Appellant did maintenance and repair work for Employer. He drove about fifteen hundred miles a month and the driving time between jobs was usually fifteen to twenty minutes. He told his supervisor how uncomfortable the truck seat was and obtained permission to tear the cloth off the back of the seat and insert a pillow into the seat. He did not tell his supervisor that he was injured.
The pillow helped, but within a month he could “feel it again,” so he restuffed the pillow, doubled it over, and moved it around the back of the seat to make driving in the truck more comfortable. The truck was fairly new, either a 1988 or 1989 model. When he had a long weekend his back would not bother him as bad. A safety class given by Employer showed a video of a driver who had back pain and proper seating was recommended to relieve that problem.

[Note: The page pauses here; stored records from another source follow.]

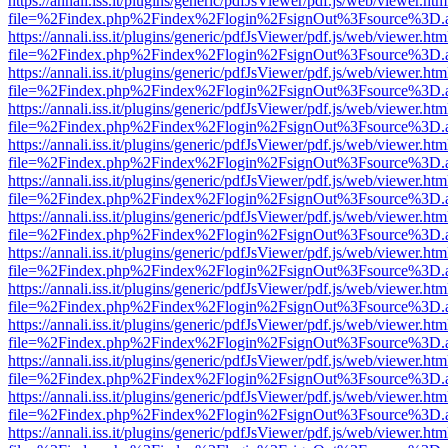
https://annali.iss.it/plugins/generic/pdfJsViewer/pdf.js/web/viewer.htm
file=%2Findex.php%2Findex%2Flogin%2FsignOut%3Fsource%3D.ame
https://annali.iss.it/plugins/generic/pdfJsViewer/pdf.js/web/viewer.htm
file=%2Findex.php%2Findex%2Flogin%2FsignOut%3Fsource%3D.ame
https://annali.iss.it/plugins/generic/pdfJsViewer/pdf.js/web/viewer.htm
file=%2Findex.php%2Findex%2Flogin%2FsignOut%3Fsource%3D.ame
https://annali.iss.it/plugins/generic/pdfJsViewer/pdf.js/web/viewer.htm
file=%2Findex.php%2Findex%2Flogin%2FsignOut%3Fsource%3D.ame
https://annali.iss.it/plugins/generic/pdfJsViewer/pdf.js/web/viewer.htm
file=%2Findex.php%2Findex%2Flogin%2FsignOut%3Fsource%3D.ame
https://annali.iss.it/plugins/generic/pdfJsViewer/pdf.js/web/viewer.htm
file=%2Findex.php%2Findex%2Flogin%2FsignOut%3Fsource%3D.ame
https://annali.iss.it/plugins/generic/pdfJsViewer/pdf.js/web/viewer.htm
file=%2Findex.php%2Findex%2Flogin%2FsignOut%3Fsource%3D.ame
https://annali.iss.it/plugins/generic/pdfJsViewer/pdf.js/web/viewer.htm
file=%2Findex.php%2Findex%2Flogin%2FsignOut%3Fsource%3D.ame
https://annali.iss.it/plugins/generic/pdfJsViewer/pdf.js/web/viewer.htm
file=%2Findex.php%2Findex%2Flogin%2FsignOut%3Fsource%3D.ame
https://annali.iss.it/plugins/generic/pdfJsViewer/pdf.js/web/viewer.htm
file=%2Findex.php%2Findex%2Flogin%2FsignOut%3Fsource%3D.ame
https://annali.iss.it/plugins/generic/pdfJsViewer/pdf.js/web/viewer.htm
file=%2Findex.php%2Findex%2Flogin%2FsignOut%3Fsource%3D.ame
https://annali.iss.it/plugins/generic/pdfJsViewer/pdf.js/web/viewer.htm
file=%2Findex.php%2Findex%2Flogin%2FsignOut%3Fsource%3D.ame
https://annali.iss.it/plugins/generic/pdfJsViewer/pdf.js/web/viewer.htm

Appellant was terminated from his job on March 28, 1991, for misconduct. The pain in his back continued after his termination. About three or four weeks after termination, appellant went to a chiropractor. The chiropractor told him he could have a “possible slipped disc” but could not be certain without further examinations. Appellant could not afford any more visits to the chiropractor. He then contacted the Workers’ Compensation Commission and he notified Employer of his injury on April 26, 1991. He waited to see if
Employer would refer him to a company doctor. When the Employer did not refer him to a doctor, appellant went to the Hospital Emergency Room.
Appellant testified that he was not unable to work because of his injury and that he continued to work after his termination. However, he was unsure of the date he went to work for his new employer as a carpenter. He was subsequently laid off by his new employer. He said that he could work at his new job but not at “full blast.” When he visited the (City) Emergency Room in June 1991, he was given muscle relaxers and two weeks off work because of “over-flexed back muscles.” He said that the emergency room doctor did not think his problem involved a slipped disc. Several weeks after that his back pain returned. In September 1991, he went back to MB at (City) Emergency Room where he was given more of the same medication and was scheduled for physical therapy on September 30, 1991.

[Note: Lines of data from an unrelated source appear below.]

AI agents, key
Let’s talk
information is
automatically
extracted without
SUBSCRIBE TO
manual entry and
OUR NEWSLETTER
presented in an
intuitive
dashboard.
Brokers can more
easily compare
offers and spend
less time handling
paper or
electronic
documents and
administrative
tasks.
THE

Medical records and reports were in evidence. They show that appellant was treated for complaints of back pain at (City) Hospital Emergency Room on May 3, 1991. The emergency room report shows that appellant told the emergency room doctor that his pain began while driving a truck with a bad seat, but denied any specific trauma to his back. An x-ray taken at that time revealed no abnormalities of the lumbar spine. The emergency room doctor diagnosed “back pain, R/O lumbar disc disease” and noted appellant’s condition as “good.” These records also show that appellant was treated at the MB at (City) Emergency Room for complaints of low back pain on September 18, 1991. The emergency room doctor prescribed medication for pain and recommended physical therapy and no work for four weeks. Appellant was advised to use a firm mattress to sleep on and not to do any heavy lifting.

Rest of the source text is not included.